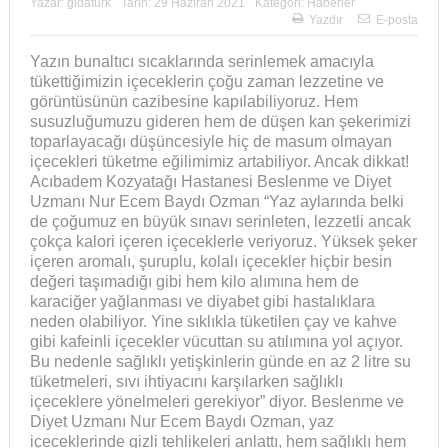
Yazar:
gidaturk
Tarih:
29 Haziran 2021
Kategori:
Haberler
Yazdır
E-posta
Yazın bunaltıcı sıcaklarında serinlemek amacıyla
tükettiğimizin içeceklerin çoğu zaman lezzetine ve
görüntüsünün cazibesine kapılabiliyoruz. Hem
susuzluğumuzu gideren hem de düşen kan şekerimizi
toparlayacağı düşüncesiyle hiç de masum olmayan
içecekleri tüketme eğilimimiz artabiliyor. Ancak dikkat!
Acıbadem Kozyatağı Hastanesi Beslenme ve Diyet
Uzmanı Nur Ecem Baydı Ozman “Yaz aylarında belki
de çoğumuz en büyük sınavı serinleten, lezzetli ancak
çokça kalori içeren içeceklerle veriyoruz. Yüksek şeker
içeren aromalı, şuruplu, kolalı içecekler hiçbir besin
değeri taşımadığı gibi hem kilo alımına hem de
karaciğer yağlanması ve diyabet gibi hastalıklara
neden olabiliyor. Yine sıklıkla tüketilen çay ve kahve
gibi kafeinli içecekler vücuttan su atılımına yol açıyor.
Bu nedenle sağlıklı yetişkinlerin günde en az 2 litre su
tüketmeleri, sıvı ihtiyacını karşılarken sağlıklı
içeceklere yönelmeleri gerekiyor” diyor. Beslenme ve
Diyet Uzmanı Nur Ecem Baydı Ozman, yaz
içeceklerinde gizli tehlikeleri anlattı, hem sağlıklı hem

━━━━━━━━━━━━━━━━━━━━━━━━━━━━━━

WORK INSTRUCTION: Which lines of the records above contain the word "sağlıklı"? Report each one in full.

OUTPUT OF THE TASK:
Bu nedenle sağlıklı yetişkinlerin günde en az 2 litre su
tüketmeleri, sıvı ihtiyacını karşılarken sağlıklı
içeceklerinde gizli tehlikeleri anlattı, hem sağlıklı hem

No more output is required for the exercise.